In June of 1942, bodies began to be cremated in four large furnaces that could hold up to four bodies each. In the Jewish cemetery around the crematorium, there are 9,000 numbered graves, nameless as these dead could not be identified. An exhibition in the foyer of the crematorium shows original documents stating the cause of death of prisoners and displays paper urns used during and after the war. At first, urns were made of wood, but then the Nazis switched to paper ones. This is where the Nazis took the gold teeth from the dead. In 1944, the SS ordered the ashes of the deceased to be liquidated. Some 22,000 urns were thrown into the river, and another 3,000 were buried.

Magdeburg Barracks

The former barracks now feature an exhibition of arts in the ghetto during World War II. Some imprisoned artists were sent to work in the drafting room, where they made charts, statistics, and illustrations to accompany reports about activities of the so-called self-administration.

Drawings of Terezin´s children

This group of about 15 to 20 artists secretly created pictures depicting the raw reality of camp life. Overcrowded housing spaces, food lines, transport lines, hearses drawn by people, masses of coffins piled up in the morgue – all these themes were featured in their pictures. The artists tried to smuggle the drawings out during the Red Cross visit, but they were arrested. In July of 1944, these artists and their families were sent to the small fortress, and very few survived. Otto Ungar, Bedřich Fritta, Petr Kien, and Leo Hass – are just a few of the artists who risked their lives in an attempt to show the outside world the horrific reality of prison life.

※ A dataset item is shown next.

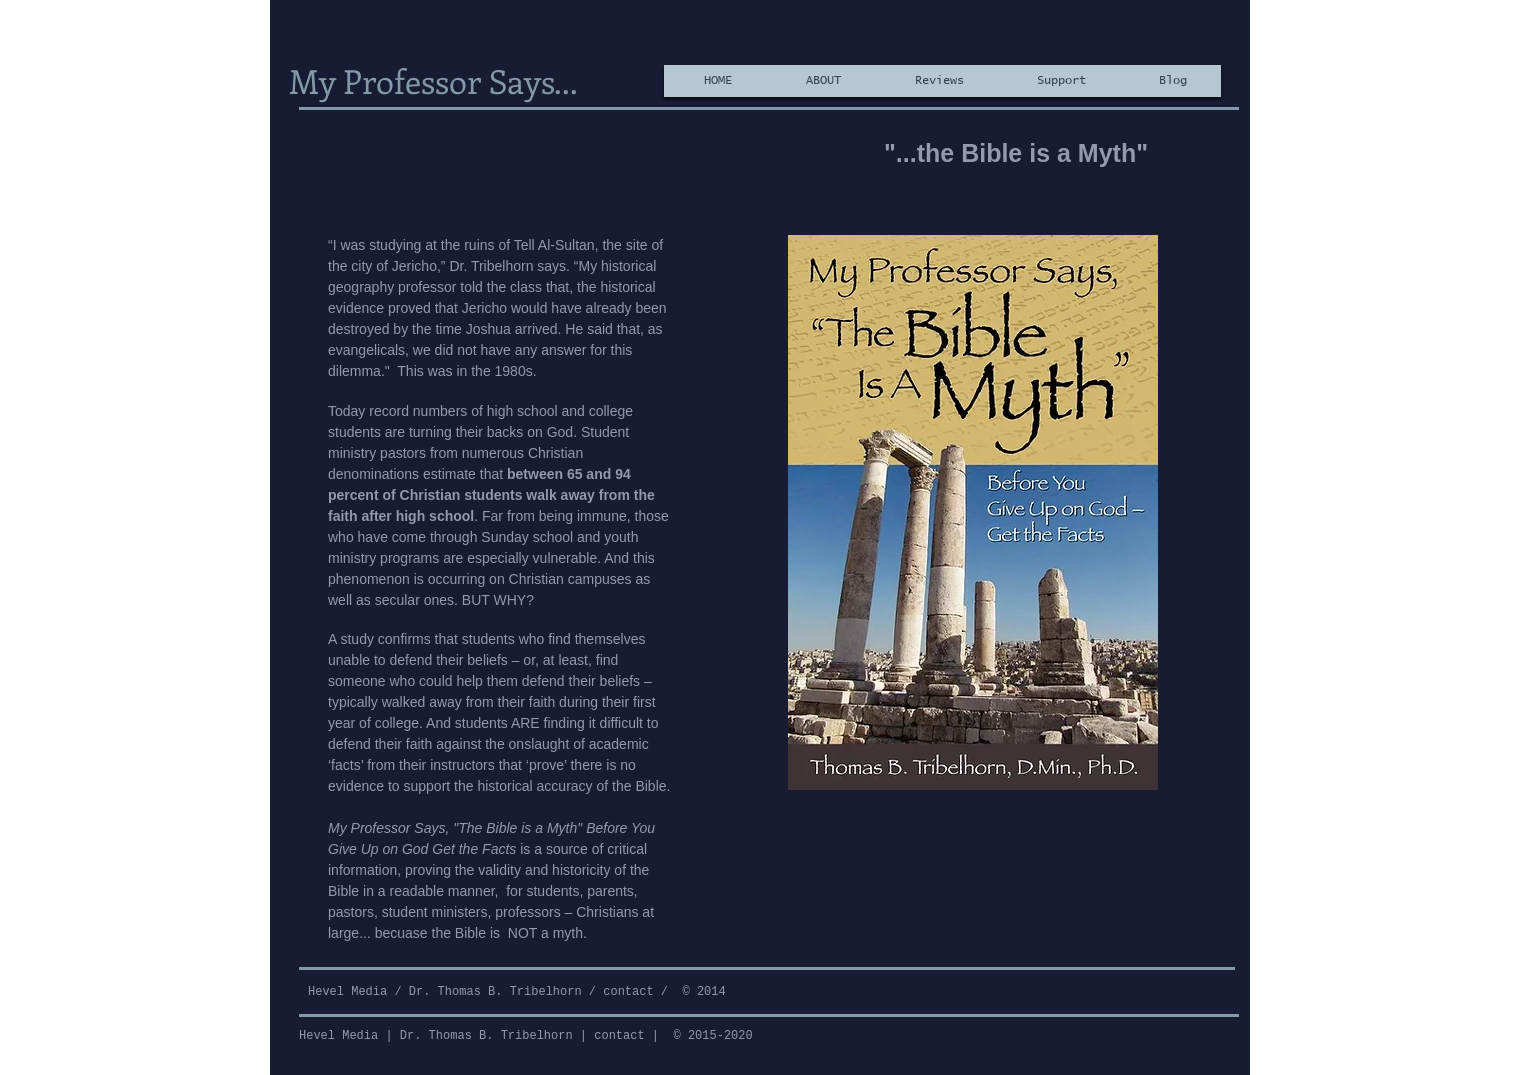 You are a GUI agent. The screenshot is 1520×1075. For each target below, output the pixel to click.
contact (628, 992) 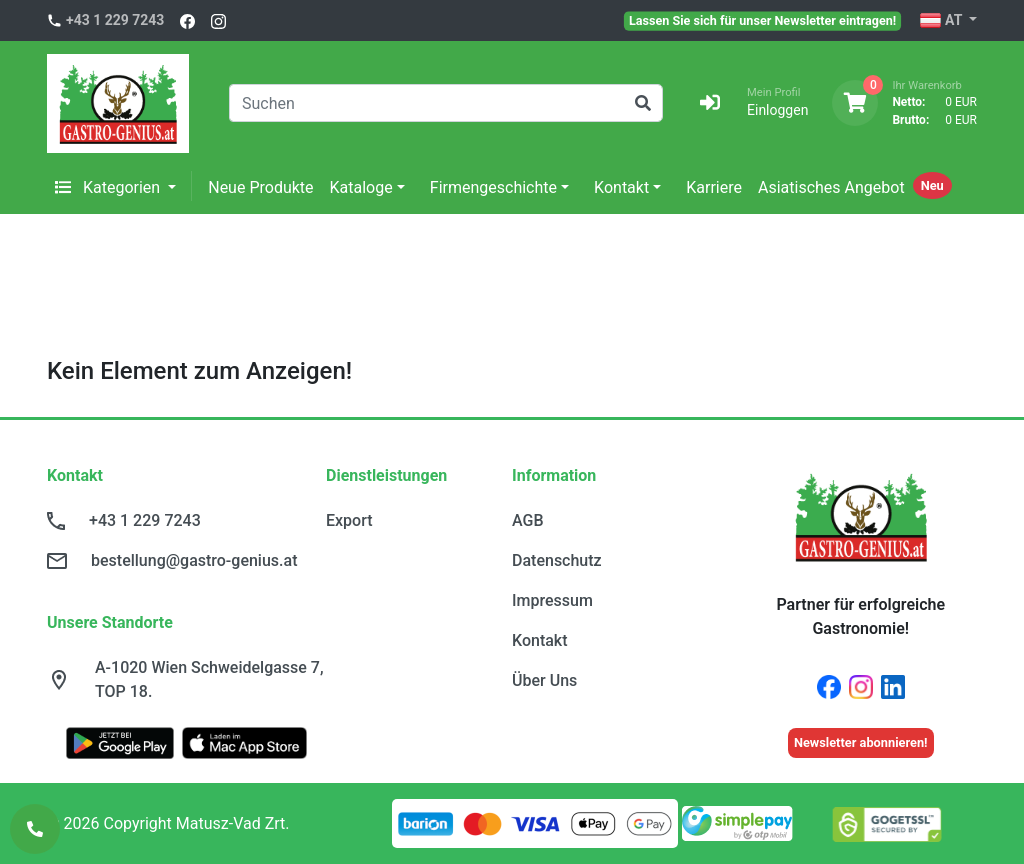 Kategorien (109, 187)
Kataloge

Literature and music in Terezin

Literary works were also created in the ghetto despite a shortage of writing implements and the threat of death. The poetry and drama written in German had a mesh of German, Jewish, and Czech characteristics and proved the last examples of Prague’s German literature, largely influenced by Austrian culture. Music was no stranger to the ghetto, either. Many concerts took place.

The Terezin theatre

Theatre in the ghetto usually consisted of cabaret or revue-type programs but also children’s performances. National Theatre stage and costume designer František Zelenka was deported to Terezín on July 13, 1943, and was very active in theatre activities there. Unfortunately, he was deported to Auschwitz on October 19, 1944, and perished during the journey.